“Obsessed with putting ink on paper”

What is behind LilyPond?

LilyPond is not unique in making music notation: there are a lot of programs that print music, and nowadays most of the newly printed music is made with computers. Unfortunately, that also shows: just ask any musician that plays classical music: new scores do not look as nice as old ones.

What is the difference between hand-work and machine work, and what has caused it? How can we improve the situation? This essay explains problems in music notation (software), and our approach to solving them.

Table of contents

This essay is also available in one big page.

What's wrong with computer music notation?

We like to call LilyPond an "automated engraving system." It will format music notation beautifully without requiring typographical expertise of its users.

LilyPond is not unique in making music notation: there are a lot of programs that print music, and nowadays most of the newly printed music is made with computers. Unfortunately, that also shows: just ask any musician that plays classical music: new scores do not look as nice as old (from before, say, 1970) scores: the new ones have a bland, mechanical look. They are not at all pleasurable to play from.

To illustrate this, take a look at the following examples. Both are editions of the 1st Cello Suite by J.S.Bach. The one on the left is a very beautifully hand-engraved edition from 1950, the one on the right is a typical contemporary computer product. Take a few seconds to let the looks of both pages sink in. Which one do you like better, and why?

Bärenreiter (BA 350, (c) 1950) Henle (nr. 666 (c) 2000)

The left picture looks nice: it has flowing lines and movement. It's music, and it's alive. Now, the picture on the right shows the same music, and it was written by Bach. His music surely has liveliness and flowing lines.... Except, the score doesn't show it: it looks rigid and mechanical. To understand better why that is, let's blow up a fragment of both pieces:

Hand-made


Computer-made

The location of the bar lines is a giveaway. In the new edition, both barlines are on exactly the same horizontal location. Also, the note heads are on the exact same horizontal location. When you look back at the whole page, you can easily verify that almost all barlines are in the same location, as are most of the note heads. The entire thing is spaced as if it were put to a big grid, which is what causes the mechanical impression.

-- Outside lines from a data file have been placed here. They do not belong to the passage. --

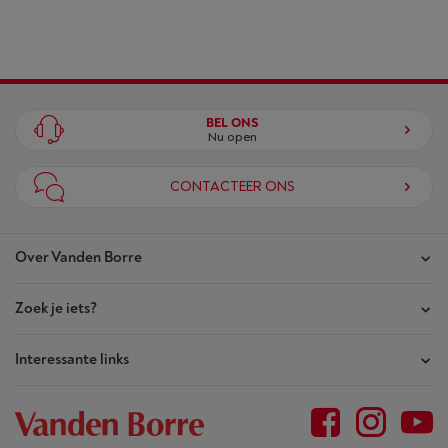
BEL ONS
Nu open
CONTACTEER ONS
Over Vanden Borre
Zoek je iets?
Onze winkels
Akte van Vertrouwen
Interessante links
Je bestellingen
Wie zijn we?
Je herstellingen
Outlet
Sitemap
Herstellingsaanvraag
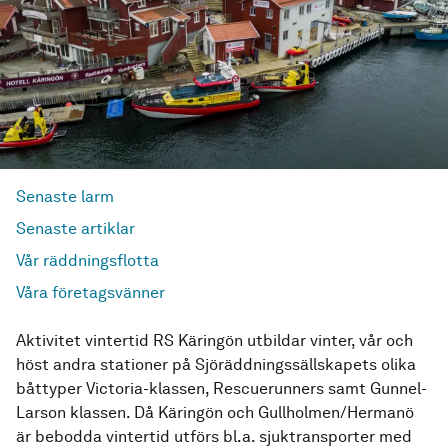
Senaste larm
Senaste artiklar
Vår räddningsflotta
Våra företagsvänner
Aktivitet vintertid RS Käringön utbildar vinter, vår och
höst andra stationer på Sjöräddningssällskapets olika
båttyper Victoria-klassen, Rescuerunners samt Gunnel-
Larson klassen. Då Käringön och Gullholmen/Hermanö
är bebodda vintertid utförs bl.a. sjuktransporter med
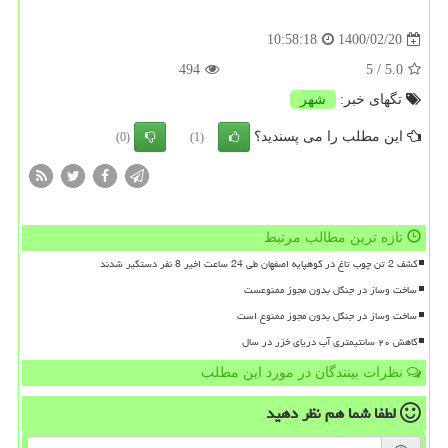
1400/02/20
10:58:18
494
/ 5
5.0
تگهای خبر:
شهر
این مطلب را می پسندید؟
(0)
(1)
تازه ترین مطالب مرتبط
کشف 2 تن چوب تاغ در کوهپایه اصفهان طی 24 ساعت اخیر 8 نفر دستگیر شدند
ساخت وساز در جنگل بدون مجوز ممنوعست
ساخت وساز در جنگل بدون مجوز ممنوع است
کاهش ۲۰ سانتیمتری آب دریای خزر در سال
نظرات بینندگان در مورد این مطلب
لطفا شما هم
نظر دهید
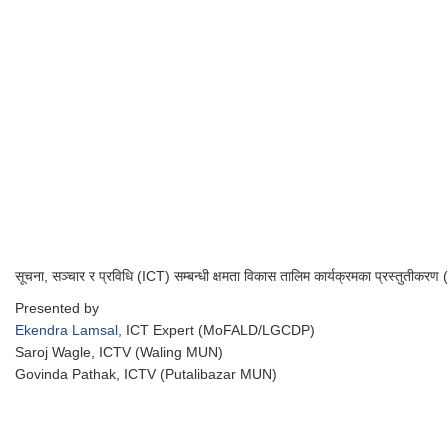
सूचना, सञ्चार र प्रविधि (ICT) सम्बन्धी क्षमता विकास तालिम कार्यक्रमका प्रस्तुतीकरण 
Presented by
Ekendra Lamsal
, ICT Expert (MoFALD/LGCDP)
Saroj Wagle, ICTV (Waling MUN)
Govinda Pathak, ICTV (Putalibazar MUN)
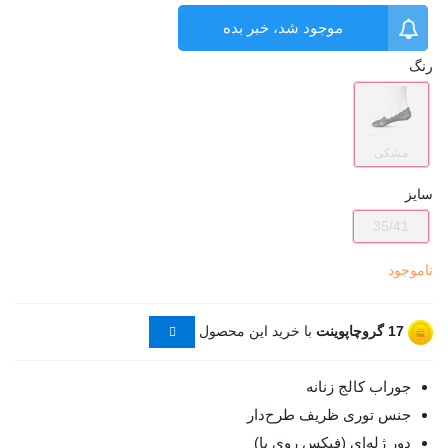
موجود شد، خبر بده
رنگ
مشکی
سایز
35/41
ناموجود
17
گروچاپوینت
با خرید این محصول
جوراب کالج زنانه
جنس توری ظریف طرح‌دار
دور ژله‌ای (فیکس روی پا)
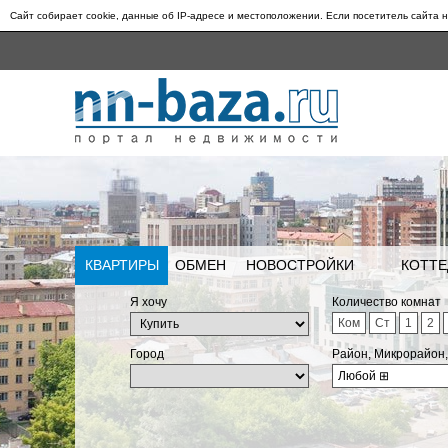
Сайт собирает cookie, данные об IP-адресе и местоположении. Если посетитель сайта н
КВАРТИРЫ
ОБМЕН
НОВОСТРОЙКИ
КОТТЕ
Я хочу
Количество комнат
Ком
Ст
1
2
Город
Район, Микрорайон
Любой
⊞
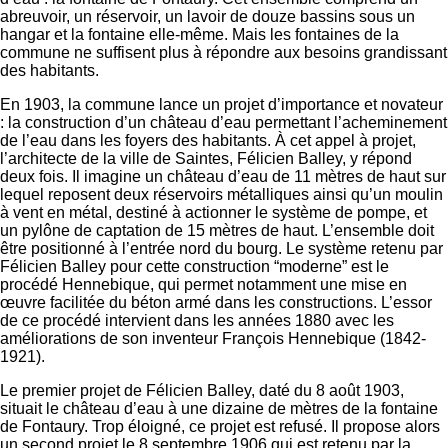
abreuvoir, un réservoir, un lavoir de douze bassins sous un
hangar et la fontaine elle-même. Mais les fontaines de la
commune ne suffisent plus à répondre aux besoins grandissant
des habitants.
En 1903, la commune lance un projet d’importance et novateur
: la construction d’un château d’eau permettant l’acheminement
de l’eau dans les foyers des habitants. À cet appel à projet,
l’architecte de la ville de Saintes, Félicien Balley, y répond
deux fois. Il imagine un château d’eau de 11 mètres de haut sur
lequel reposent deux réservoirs métalliques ainsi qu’un moulin
à vent en métal, destiné à actionner le système de pompe, et
un pylône de captation de 15 mètres de haut. L’ensemble doit
être positionné à l’entrée nord du bourg. Le système retenu par
Félicien Balley pour cette construction “moderne” est le
procédé Hennebique, qui permet notamment une mise en
œuvre facilitée du béton armé dans les constructions. L’essor
de ce procédé intervient dans les années 1880 avec les
améliorations de son inventeur François Hennebique (1842-
1921).
Le premier projet de Félicien Balley, daté du 8 août 1903,
situait le château d’eau à une dizaine de mètres de la fontaine
de Fontaury. Trop éloigné, ce projet est refusé. Il propose alors
un second projet le 8 septembre 1906 qui est retenu par la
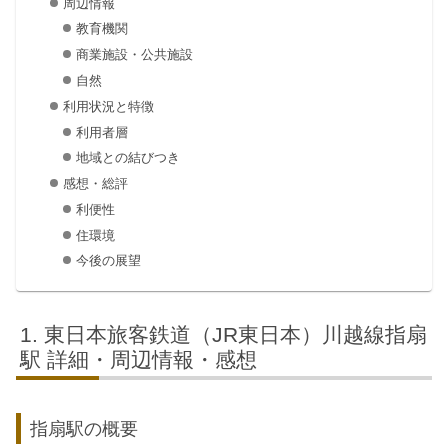
周辺情報
教育機関
商業施設・公共施設
自然
利用状況と特徴
利用者層
地域との結びつき
感想・総評
利便性
住環境
今後の展望
東日本旅客鉄道（JR東日本）川越線指扇
駅 詳細・周辺情報・感想
指扇駅の概要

This is not the only error on this example, and more importantly, this piece is not the only one with typographical errors. Sadly, almost all music printed nowadays is full of basic typographical mistakes.

Musicians are usually more absorbed with performing the music than with studying its looks, so this nitpicking about typographical details may seem academical. That is not justified. This piece here has a monotonous rhythm. If all lines look the same, they become like a labyrinth. If the musician looks away once or has a lapse in his concentration, he will be lost on the page.

In general, this is a common characteristic of typography. Layout should be pretty, not only for its own sake, but especially because it helps the reader in his task. For performance material like sheet music, this is doubly important: musicians have a limited amount of attention. The less attention they need for reading, the more they can focus on playing itself. In other words, better typography translates to better performances.

Next: What's wrong with software, or how Finale is not the end-all of music software.

What's wrong with music notation software

Computers have made music printing accessible to the masses, but they tend to deliver mediocre typography. Apparently, programmers have been doing a shoddy job on notation programs. To illustrate that, we had an amateur user set a piece of music in one of the most popular ‘professional’ notation programs sold today, Finale 2003. It was made with all of the default settings. The music is from the Sarabande of the 2nd Cello Suite by J. S. Bach.

(Finale is a registered trademark of MakeMusic! Inc.)

This example far surpasses the previous one when it comes to formatting errors: there are serious errors in literally every measure. The errors come in all sizes: a big one is the oddly s p a c e d   o u t last line. A smaller one is the flat in measure 13, which is covered by the note preceding it. Here is a magnification of that measure:

The errors go down to the teensy details: below is a blowup of the beam in that measure. Of course, in proper typography the beam should not stick out to the right of the stem, and the ribbles provide a telling glimpse into Coda Music Technology programmers' aptness (or lack thereof) with the underlying PostScript technology.

Now, one could refute that Finale has a graphical interface, and it lets you easily move about elements to correct errors, or use plug-ins to do so. This is certainly true: in fact, good professional engravers that use Finale typically spend the majority of their time correcting all the errors that Finale routinely makes. But do you want to spend your time on correcting all glaring errors? For the spaced out line, it is doable, but imagine that you have to correct each and every beam that sticks out of the stems.... by hand?

There is a less obvious reason why correcting things by hand is a bad idea. Consider again measure 13 reproduced above. The misplaced flat is pretty obvious, but did you notice that repeat bar? Its lines are too far apart. Did you notice that the eighth rest is too far down? Did it occur to you that the stem of the last eighth note is too long?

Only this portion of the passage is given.